Veröffentlicht am 16. November 2015 von Juan Proll
Die San – Leben am Rande der Gesellschaft
Einst nannten Weiße sie verächtlich das „Buschvolk“, weil sie halbnackt und unzivilisiert ein nomadisches Leben mit primitiver Ernährungsweise lebten, in simplen Unterkünften wohnten und eine merkwürdige Sprache mit Klick- und Schnalzlauten sprachen. Man hielt sie sogar für eine Vorstufe des Menschen, die noch nicht alle Phasen der menschlichen Evolution durchgemacht hatte.
Heute nennt man diese Volksgruppe die „San“ und versucht, sie als Opfer des globalen Kapitalismus zu verstehen, um ihnen eine weniger diskriminierte Existenz zu verschaffen. Doch zu helfen scheint es wenig: die Invasion ihres Lebensraums durch andere Völker, vor allem aber die systematisch forcierte Isolation der San durch weiße Landnahme hat sie schon früh an den Rand kolonial geprägter Gesellschaften gedrängt, wo sie bis heute häufig verloren zwischen Tradition und Moderne leben.
Die größte Wertschätzung scheinen die San gegenwärtig vor allem von Touristen zu erhalten. Eine Begegnung mit den San sehen viele Besucher als einen echten Höhepunkt ihrer Reise an. Und zu recht, wie ich finde. Denn was diese Menschen unter schwierigsten Lebensbedingungen in den unwirtlichsten Gegenden des südafrikanischen Kontinents zu leisten im Stande waren, ist mindestens so beeindruckend wie die Erfindung des Flugzeuges, mit dem ich heute so einfach die Welt bereisen kann.
Als Jäger und Sammler folgten sie in kleinen Familienverbünden den Jahreszeiten und dem Regen, wohl wissend, wann und wo sie am besten Wild erlegen oder Feldfrüchte ernten konnten. Sie legten Wasservorräte mit Hilfe von Straußeneiern an und wussten sich medizinisch mit den Heilkräften der Pflanzenwelt zu helfen. Ein Besuch bei ihnen und eine kleine Demonstration ihres Wissens täuscht zwar nicht über die Herausforderungen ihres Lebensraumes hinweg, macht aber gleichzeitig auch deutlich, wie komplex wir heute unser Überleben gestalten.
Die meisten der rund 100.000 San leben heutzutage in der Kalahari-Region der südafrikanischen Länder, ca. 50.000 in Botswana, 40.000 in Namibia und einige Tausend in Angola, Südafrika, Sambia und Zimbabwe.
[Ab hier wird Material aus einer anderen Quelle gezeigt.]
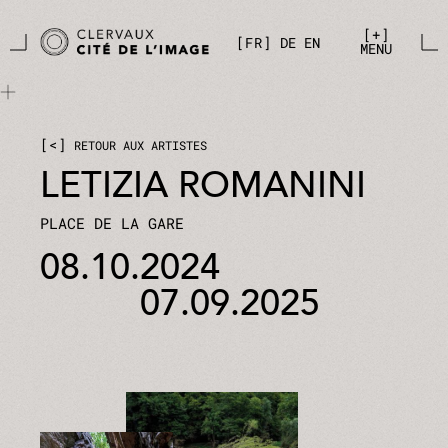
Aller directement au contenu principal
Panneau de gestion des cookies
+
FR
DE
EN
MENU
<
RETOUR AUX ARTISTES
LETIZIA ROMANINI
PLACE DE LA GARE
08.10.2024
07.09.2025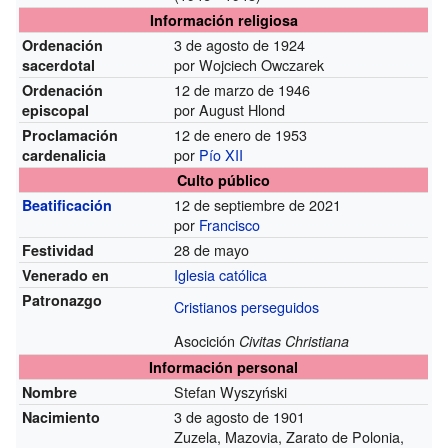
Información religiosa
3 de agosto de 1924
Ordenación
por Wojciech Owczarek
sacerdotal
12 de marzo de 1946
Ordenación
por August Hlond
episcopal
12 de enero de 1953
Proclamación
por
Pío XII
cardenalicia
Culto público
12 de septiembre de 2021
Beatificación
por
Francisco
28 de mayo
Festividad
Iglesia católica
Venerado en
Patronazgo
Cristianos perseguidos
Asocición
Civitas Christiana
Información personal
Stefan Wyszyński
Nombre
3 de agosto de 1901
Nacimiento
Zuzela, Mazovia, Zarato de Polonia,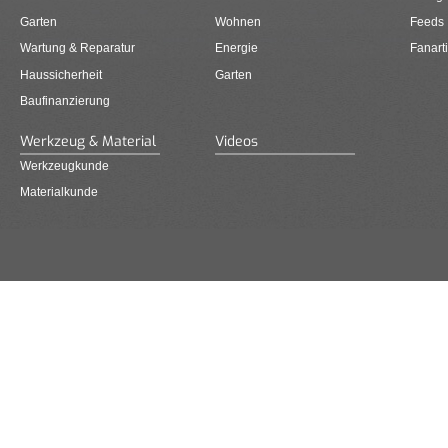
Garten
Wohnen
Feeds
Wartung & Reparatur
Energie
Fanarti
Haussicherheit
Garten
Baufinanzierung
Werkzeug & Material
Videos
Werkzeugkunde
Materialkunde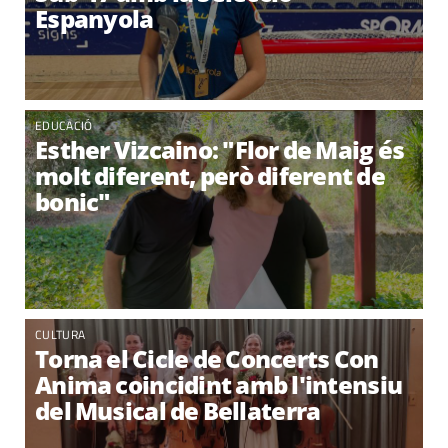
Espanyola
EDUCACIÓ
Esther Vizcaino: "Flor de Maig és
molt diferent, però diferent de
bonic"
CULTURA
Torna el Cicle de Concerts Con
Anima coincidint amb l'intensiu
del Musical de Bellaterra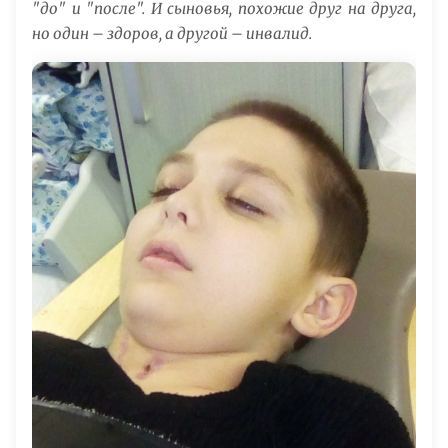
"до" и "после". И сыновья, похожие друг на друга,
но один – здоров, а другой – инвалид.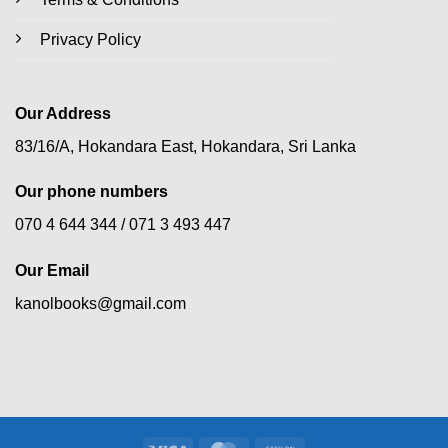
Privacy Policy
Our Address
83/16/A, Hokandara East, Hokandara, Sri Lanka
Our phone numbers
070 4 644 344 /
071 3 493 447
Our Email
kanolbooks@gmail.com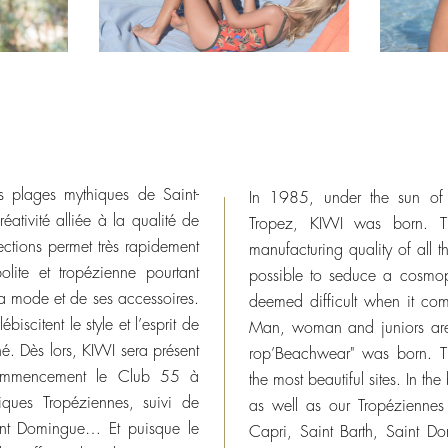
s plages mythiques de Saint-
In 1985, under the sun of 
éativité alliée à la qualité de
Tropez, KIWI was born. Th
ections permet très rapidement
manufacturing quality of all t
lite et tropézienne pourtant
possible to seduce a cosmopo
e la mode et de ses accessoires.
deemed difficult when it com
iscitent le style et l’esprit de
Man, woman and juniors are k
né. Dès lors, KIWI sera présent
rop’Beachwear" was born. Th
commencement le Club 55 à
the most beautiful sites. In 
ques Tropéziennes, suivi de
as well as our Tropézienne
int Domingue… Et puisque le
Capri, Saint Barth, Saint 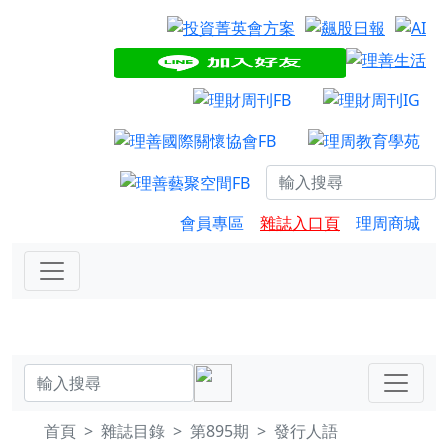
會員專區
雜誌入口頁
理周商城
首頁
雜誌目錄
第895期
發行人語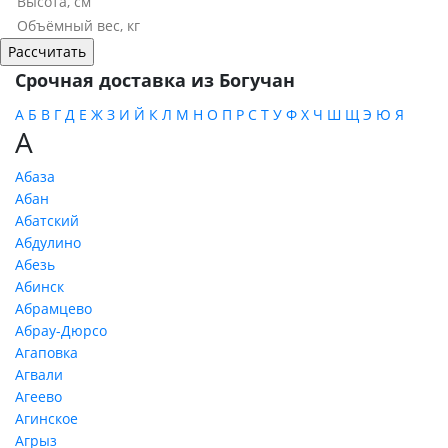
Срочная доставка из Богучан
А
Б
В
Г
Д
Е
Ж
З
И
Й
К
Л
М
Н
О
П
Р
С
Т
У
Ф
Х
Ч
Ш
Щ
Э
Ю
Я
А
Абаза
Абан
Абатский
Абдулино
Абезь
Абинск
Абрамцево
Абрау-Дюрсо
Агаповка
Агвали
Агеево
Агинское
Агрыз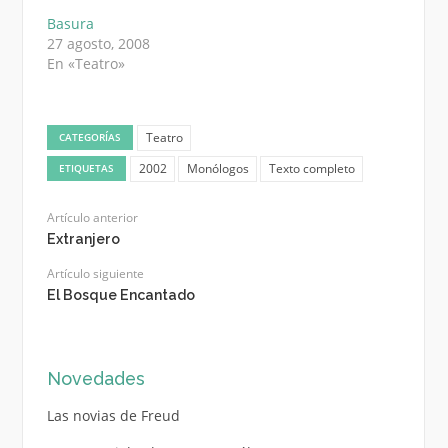
Basura
27 agosto, 2008
En «Teatro»
Teatro
CATEGORÍAS
2002
Monólogos
Texto completo
ETIQUETAS
Artículo anterior
Extranjero
Artículo siguiente
El Bosque Encantado
Novedades
Las novias de Freud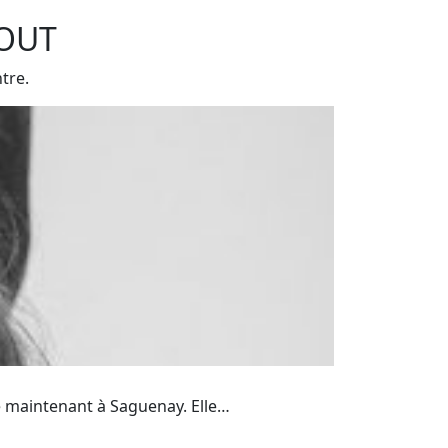
TOUT
tre.
lle maintenant à Saguenay. Elle…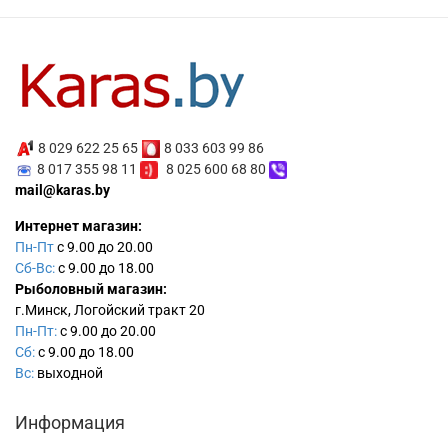
8 029 622 25 65
8 033 603 99 86
8 017 355 98 11
8 025 600 68 80
mail@karas.by
Интернет магазин:
Пн-Пт
с 9.00 до 20.00
Сб-Вс:
с 9.00 до 18.00
Рыболовный магазин:
г.Минск, Логойский тракт 20
Пн-Пт:
с 9.00 до 20.00
Сб:
с 9.00 до 18.00
Вс:
выходной
Информация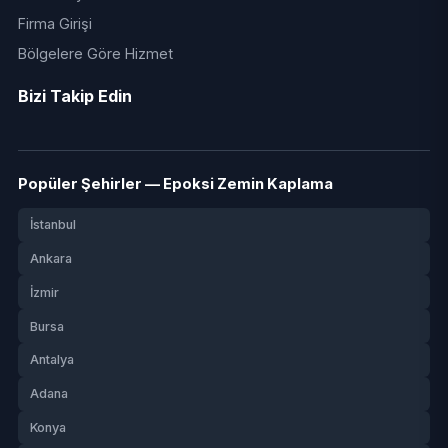
Firma Girişi
Bölgelere Göre Hizmet
Bizi Takip Edin
Popüler Şehirler — Epoksi Zemin Kaplama
İstanbul
Ankara
İzmir
Bursa
Antalya
Adana
Konya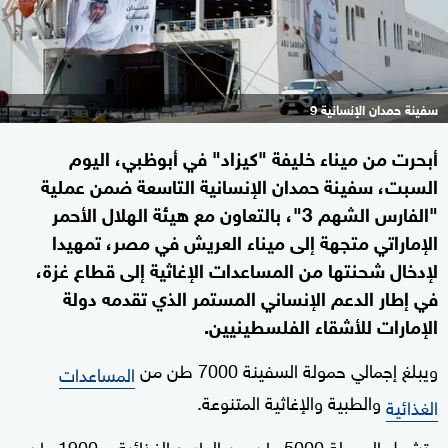
سفينة حمدان الإنسانية 9
أبحرت من ميناء خليفة "كيزاد" في أبوظبي، اليوم
السبت، سفينة حمدان الإنسانية التاسعة ضمن عملية
"الفارس الشهم 3"، بالتعاون مع هيئة الهلال الأحمر
الإماراتي متجهة إلى ميناء العريش في مصر، تمهيدا
لإدخال شحنتها من المساعدات الإغاثية إلى قطاع غزة،
في إطار الدعم الإنساني المستمر الذي تقدمه دولة
الإمارات للأشقاء الفلسطينيين.
ويبلغ إجمالي حمولة السفينة 7000 طن من
المساعدات
والطبية والإغاثية المتنوعة.
الغذائية
وتشمل الحمولة 5000 طن من الطرود الغذائية، و1900 طن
Nur noch einem kleinen Teil von geschätzten 1-3% ist es möglich –allerdings eingeschränkt –, ihren jahrtausend alten Vorstellungen vom Leben zu folgen. Die große Mehrheit dagegen hat sich an festen Orten niederlassen müssen und versucht seitdem mühselig, unter den neuen Bedingungen zu überleben: Sie versuchen sich als einfache Angestellte von Weißen, als Farm- oder Minenarbeiter, sogar als Ackerbauer und Viehzüchter oder aber als Kunsthandwerker und Performer in touristisch ausgelegten Reisen in die San-Vergangenheit.
Von den schwierigen Bedingungen ihres Seins bekommen Touristen in der Regel wenig mit. Ein Encounter mit einer der durchaus sehr unterschiedlichen San-Gruppen lässt die eine Seite häufig aufblühen in ihrer Suche nach Sinn und Lebensfreude und verhilft der anderen Seite zu unvergesslichen Eindrücken über das Verhältnis und möglichen Harmonie von Mensch, Tier und Natur.
Wenn San z.B. an einem Termitenhügel die Spuren eines Ameisenbären fanden und ihnen folgten und diesen dann erwischen konnten, brachten sie ihn erst zurück zum Termitennest. Dort schnitten sie ihm den Bauch auf, damit die noch überlebenden, nicht verdauten Termiten zurück in ihren Bau konnten und dieser als Futterressource für weitere Ameisenbären erhalten blieb. Erst danach ging man glücklich mit der Beute des Tages nach Hause.
Manchen sind vielleicht schon die künstlerischen und kommunikativen Fähigkeiten der San durch Bilder von Felsgravuren der Weltkulturerbe-Stätte bei Twyfelfontein oder Felszeichnungen an der Spitzkoppe und dem Brandberg Namibias bekannt. Noch mehr haben sich sehr wahrscheinlich aber über den Film „Die Götter müssen verrückt sein“ mit den San vertraut gemacht. Unabhängig davon wünsche ich in jedem Fall allen Reisenden ins südliche Afrika einmal eine persönlichere Begegnung mit einer San-Gruppe, sei es auf einer der Lodges, in einem „Living Museum“ oder in einem ihrer angestammten Lebensgebiete wie z.B. der Central Kalahari Game Reserve in Botswana. Ein bleibender Eindruck ist garantiert!